# Benchmarking Correctly

## Reduce noise overhead

A common mistake in writing benchmarks is to mask signal with noise.
For example, if we write the benchmarks such as to convert the stream
to a list then the time consumed by list creation itself will mask the
stream processing time.  The total time would be:

```
  total = n * list cons overhead + n * stream processing overhead
```

If the list cons overhead is too high it will just mask the stream
processing time which is what we are really interested in.  We need to
ensure that any such noise factor is either small enough to neglect or
we measure and deduct it from the results.

## Describe signal and noise

Ideally in case of micro benchmarks, with each benchmark we need to
explain what exactly is being measured or what is the benchmarking code
doing. For example, in the previous example we can mention that the
benchmark measures the list creation time plus the stream operation time;
the list creation time dominates.

Each benchmark should have a description of what it is measuring.

## Caveats for fair comparison

To avoid the domination of list creation time we should choose a
stream exit operation that takes the minimum amount of time. For
example, we could use a sum fold on the output of the stream instead of
converting it into a list. We assume that the fold time would be much
lower. However, this means that we are measuring the fold time + the
stream operation time. If the fold time for a particular library is
high then we are really measuring the fold performance for that rather
than measuring the performance of that particular operation.
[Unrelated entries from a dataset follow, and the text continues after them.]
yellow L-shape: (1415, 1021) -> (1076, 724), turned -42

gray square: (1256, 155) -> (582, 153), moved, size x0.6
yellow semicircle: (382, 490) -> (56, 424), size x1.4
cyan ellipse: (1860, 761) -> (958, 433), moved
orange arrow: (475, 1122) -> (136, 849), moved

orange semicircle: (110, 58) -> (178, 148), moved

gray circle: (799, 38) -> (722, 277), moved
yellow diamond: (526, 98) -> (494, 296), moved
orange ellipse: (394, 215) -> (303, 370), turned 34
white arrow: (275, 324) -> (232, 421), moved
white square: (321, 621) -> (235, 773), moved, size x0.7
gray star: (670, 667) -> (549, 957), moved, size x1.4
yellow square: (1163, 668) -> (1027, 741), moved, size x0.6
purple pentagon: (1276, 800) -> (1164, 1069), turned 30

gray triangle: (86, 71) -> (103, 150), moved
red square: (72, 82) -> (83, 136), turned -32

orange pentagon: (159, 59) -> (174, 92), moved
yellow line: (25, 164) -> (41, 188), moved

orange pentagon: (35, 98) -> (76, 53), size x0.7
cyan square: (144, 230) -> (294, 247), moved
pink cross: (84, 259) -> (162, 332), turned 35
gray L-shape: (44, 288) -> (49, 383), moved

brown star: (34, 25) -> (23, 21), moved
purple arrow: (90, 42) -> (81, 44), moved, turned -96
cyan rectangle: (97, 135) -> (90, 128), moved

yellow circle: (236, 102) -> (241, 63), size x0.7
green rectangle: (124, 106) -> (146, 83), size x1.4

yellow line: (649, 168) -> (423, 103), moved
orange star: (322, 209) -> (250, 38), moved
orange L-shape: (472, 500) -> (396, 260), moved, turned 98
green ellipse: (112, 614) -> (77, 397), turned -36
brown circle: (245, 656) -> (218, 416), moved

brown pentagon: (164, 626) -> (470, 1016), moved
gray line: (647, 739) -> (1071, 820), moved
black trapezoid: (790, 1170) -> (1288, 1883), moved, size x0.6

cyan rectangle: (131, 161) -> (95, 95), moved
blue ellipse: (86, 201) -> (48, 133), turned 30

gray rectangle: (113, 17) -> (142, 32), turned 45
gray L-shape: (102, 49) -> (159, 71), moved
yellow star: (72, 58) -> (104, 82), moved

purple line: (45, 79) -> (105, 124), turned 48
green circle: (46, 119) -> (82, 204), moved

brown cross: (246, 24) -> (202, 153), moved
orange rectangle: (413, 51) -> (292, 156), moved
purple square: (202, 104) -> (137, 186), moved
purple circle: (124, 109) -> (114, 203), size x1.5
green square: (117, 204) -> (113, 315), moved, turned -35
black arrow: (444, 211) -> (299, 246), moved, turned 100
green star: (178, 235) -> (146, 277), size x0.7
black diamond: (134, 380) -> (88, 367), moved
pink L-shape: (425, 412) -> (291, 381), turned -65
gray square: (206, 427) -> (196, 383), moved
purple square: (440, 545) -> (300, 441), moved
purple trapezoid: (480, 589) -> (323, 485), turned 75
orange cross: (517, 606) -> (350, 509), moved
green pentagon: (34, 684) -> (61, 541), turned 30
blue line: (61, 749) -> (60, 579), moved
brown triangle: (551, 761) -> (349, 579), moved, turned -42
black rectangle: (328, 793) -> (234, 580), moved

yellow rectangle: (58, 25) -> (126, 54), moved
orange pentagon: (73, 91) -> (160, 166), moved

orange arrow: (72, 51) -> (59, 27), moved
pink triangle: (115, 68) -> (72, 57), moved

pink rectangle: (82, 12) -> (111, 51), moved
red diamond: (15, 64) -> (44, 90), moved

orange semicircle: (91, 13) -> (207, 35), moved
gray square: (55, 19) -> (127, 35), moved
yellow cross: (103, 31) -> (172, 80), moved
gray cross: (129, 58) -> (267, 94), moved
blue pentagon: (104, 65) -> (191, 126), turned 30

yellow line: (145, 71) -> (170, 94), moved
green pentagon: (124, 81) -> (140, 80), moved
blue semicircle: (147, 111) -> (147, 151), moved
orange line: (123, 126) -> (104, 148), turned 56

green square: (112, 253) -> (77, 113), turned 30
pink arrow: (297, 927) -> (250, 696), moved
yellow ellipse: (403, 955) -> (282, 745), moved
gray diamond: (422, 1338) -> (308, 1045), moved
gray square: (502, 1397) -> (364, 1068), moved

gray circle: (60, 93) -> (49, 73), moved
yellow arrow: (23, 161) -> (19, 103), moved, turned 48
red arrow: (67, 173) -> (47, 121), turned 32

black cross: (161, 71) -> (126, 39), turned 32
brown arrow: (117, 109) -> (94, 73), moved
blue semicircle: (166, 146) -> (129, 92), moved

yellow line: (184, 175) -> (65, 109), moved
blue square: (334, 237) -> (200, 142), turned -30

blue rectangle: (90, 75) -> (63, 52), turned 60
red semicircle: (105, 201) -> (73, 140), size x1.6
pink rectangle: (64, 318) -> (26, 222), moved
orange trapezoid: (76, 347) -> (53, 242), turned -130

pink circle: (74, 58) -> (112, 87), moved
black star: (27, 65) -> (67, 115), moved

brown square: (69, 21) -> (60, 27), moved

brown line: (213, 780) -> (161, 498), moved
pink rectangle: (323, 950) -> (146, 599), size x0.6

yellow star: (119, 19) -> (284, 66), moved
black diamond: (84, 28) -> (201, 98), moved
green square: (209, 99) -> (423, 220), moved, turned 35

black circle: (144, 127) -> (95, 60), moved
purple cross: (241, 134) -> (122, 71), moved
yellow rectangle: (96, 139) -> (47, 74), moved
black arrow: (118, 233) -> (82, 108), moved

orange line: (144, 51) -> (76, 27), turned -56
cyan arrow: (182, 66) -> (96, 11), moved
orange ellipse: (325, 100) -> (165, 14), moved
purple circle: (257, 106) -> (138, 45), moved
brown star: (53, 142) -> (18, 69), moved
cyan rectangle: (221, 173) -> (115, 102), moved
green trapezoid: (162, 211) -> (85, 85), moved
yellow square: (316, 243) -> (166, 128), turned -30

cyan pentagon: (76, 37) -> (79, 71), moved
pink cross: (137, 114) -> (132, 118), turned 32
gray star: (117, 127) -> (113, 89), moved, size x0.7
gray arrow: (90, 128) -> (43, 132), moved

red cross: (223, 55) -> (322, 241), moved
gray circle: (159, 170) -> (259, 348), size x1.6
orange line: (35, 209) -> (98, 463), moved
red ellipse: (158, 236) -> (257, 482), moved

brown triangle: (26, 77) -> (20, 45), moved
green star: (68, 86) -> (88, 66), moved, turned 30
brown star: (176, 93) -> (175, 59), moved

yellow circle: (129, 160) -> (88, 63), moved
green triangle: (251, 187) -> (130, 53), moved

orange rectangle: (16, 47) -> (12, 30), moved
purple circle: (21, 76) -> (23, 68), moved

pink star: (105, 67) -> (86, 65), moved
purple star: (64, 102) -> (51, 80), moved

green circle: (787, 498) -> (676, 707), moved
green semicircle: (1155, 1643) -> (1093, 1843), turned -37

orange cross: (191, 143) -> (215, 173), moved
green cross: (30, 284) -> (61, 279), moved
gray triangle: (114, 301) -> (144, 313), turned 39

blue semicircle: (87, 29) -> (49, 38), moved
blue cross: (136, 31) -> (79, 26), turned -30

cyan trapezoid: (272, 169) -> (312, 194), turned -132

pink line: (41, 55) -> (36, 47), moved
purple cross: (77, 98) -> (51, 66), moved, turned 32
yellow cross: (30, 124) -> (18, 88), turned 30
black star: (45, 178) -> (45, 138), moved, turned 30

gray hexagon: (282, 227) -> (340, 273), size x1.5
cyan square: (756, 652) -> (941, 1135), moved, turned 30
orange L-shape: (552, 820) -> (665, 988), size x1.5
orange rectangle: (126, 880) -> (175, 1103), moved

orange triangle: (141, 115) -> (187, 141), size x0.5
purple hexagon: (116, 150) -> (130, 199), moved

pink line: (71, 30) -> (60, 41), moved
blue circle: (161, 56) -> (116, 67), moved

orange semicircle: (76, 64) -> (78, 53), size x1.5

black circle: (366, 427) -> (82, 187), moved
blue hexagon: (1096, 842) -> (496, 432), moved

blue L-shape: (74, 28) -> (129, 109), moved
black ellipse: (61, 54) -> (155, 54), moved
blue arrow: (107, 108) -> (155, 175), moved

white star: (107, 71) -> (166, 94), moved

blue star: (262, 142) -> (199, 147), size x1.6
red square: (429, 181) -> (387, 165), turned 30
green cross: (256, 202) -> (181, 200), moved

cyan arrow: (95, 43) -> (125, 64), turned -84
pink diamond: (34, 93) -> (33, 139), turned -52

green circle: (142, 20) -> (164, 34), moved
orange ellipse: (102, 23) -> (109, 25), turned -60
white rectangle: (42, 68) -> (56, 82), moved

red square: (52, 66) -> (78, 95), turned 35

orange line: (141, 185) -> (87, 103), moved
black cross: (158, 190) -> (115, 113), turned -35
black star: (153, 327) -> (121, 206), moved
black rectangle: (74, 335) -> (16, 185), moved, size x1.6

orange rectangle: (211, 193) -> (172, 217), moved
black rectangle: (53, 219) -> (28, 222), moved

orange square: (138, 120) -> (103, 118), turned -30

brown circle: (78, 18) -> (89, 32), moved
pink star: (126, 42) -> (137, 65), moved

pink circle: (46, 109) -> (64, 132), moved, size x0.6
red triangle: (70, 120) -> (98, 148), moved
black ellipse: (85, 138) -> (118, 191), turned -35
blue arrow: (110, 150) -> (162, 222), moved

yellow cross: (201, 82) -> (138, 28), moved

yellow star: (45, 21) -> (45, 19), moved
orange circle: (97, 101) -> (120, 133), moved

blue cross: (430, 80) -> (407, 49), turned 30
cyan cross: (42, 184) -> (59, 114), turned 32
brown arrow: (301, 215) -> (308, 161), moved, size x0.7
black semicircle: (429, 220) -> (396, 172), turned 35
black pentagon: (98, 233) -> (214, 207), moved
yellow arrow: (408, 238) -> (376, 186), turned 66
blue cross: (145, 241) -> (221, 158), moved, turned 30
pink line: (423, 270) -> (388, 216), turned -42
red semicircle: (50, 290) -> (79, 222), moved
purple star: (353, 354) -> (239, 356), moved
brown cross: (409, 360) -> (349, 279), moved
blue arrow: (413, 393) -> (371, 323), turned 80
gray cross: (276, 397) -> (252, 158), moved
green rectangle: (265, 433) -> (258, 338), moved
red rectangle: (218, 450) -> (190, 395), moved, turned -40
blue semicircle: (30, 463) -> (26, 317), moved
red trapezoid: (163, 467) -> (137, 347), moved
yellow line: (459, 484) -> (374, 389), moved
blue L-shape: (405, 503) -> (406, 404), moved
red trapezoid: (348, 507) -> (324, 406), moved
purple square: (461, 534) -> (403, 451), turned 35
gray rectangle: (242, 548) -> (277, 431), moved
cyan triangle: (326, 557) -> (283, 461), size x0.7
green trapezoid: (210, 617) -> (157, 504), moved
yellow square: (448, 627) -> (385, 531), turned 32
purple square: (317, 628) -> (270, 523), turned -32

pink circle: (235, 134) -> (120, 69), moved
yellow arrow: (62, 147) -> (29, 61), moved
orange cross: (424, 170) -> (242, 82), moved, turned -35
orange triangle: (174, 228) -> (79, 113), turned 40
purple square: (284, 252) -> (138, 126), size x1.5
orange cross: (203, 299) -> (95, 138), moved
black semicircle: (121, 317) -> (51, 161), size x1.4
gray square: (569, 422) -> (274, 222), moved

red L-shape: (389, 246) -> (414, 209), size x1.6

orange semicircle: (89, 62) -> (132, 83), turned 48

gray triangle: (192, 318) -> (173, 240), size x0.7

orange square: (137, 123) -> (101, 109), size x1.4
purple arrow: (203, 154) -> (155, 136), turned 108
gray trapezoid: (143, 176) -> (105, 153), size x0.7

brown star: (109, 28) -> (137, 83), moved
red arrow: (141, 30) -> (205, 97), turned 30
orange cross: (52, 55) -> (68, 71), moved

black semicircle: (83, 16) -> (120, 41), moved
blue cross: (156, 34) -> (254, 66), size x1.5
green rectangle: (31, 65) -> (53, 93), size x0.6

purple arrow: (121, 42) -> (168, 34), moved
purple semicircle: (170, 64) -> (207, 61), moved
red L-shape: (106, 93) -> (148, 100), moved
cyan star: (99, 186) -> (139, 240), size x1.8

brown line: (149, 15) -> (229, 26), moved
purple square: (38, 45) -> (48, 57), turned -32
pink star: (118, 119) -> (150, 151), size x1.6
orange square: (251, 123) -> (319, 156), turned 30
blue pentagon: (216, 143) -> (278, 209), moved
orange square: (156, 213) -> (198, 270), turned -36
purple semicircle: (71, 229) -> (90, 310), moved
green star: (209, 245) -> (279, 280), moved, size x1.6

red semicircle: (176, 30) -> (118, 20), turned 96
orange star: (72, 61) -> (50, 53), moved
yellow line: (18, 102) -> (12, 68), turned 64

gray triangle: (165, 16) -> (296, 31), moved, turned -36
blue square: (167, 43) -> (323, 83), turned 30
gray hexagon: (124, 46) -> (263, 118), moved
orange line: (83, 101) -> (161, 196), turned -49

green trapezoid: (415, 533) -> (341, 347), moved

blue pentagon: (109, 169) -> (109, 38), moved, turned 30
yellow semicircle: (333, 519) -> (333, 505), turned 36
The ideal would be to break down the components involved in a
benchmark and show each component separately. However, in the
real world it is a combination of operations that we are going
to use. That's why micro benchmarks are only useful to optimize
individual operations the overall performance may be dominated by the
most frequent operations and the weakest link in the whole chain.

## Measuring maxrss

Memory once requested from the OS is never released back to the OS by
`GHC` (this has changed since GHC 9.2).  This may lead to false `maxrss`
reporting when there are multiple benchmarks in the same benchmark
recipe file. We run each benchmark in an isolated process to avoid
that. The `bench.sh` script takes care of this, running the benchmark
executable directly may not give correct results if all benchmarks are
run together.

## Avoiding interference across benchmarks

Running benchmarks in isolation also ensures avoiding any other kind of
interference (e.g. unwanted sharing) among benchmarks. Though this may
not be able to avoid any compile time interference, e.g. sharing of data
across benchmarks may lead GHC to generate suboptimal code.

## Fragile inlining

We have tried to optimize (`INLINE` etc.) each library's code as much as we
could, library authors are encouraged to take a look at if their library is
being used in a fully optimized manner and report if there are any issues.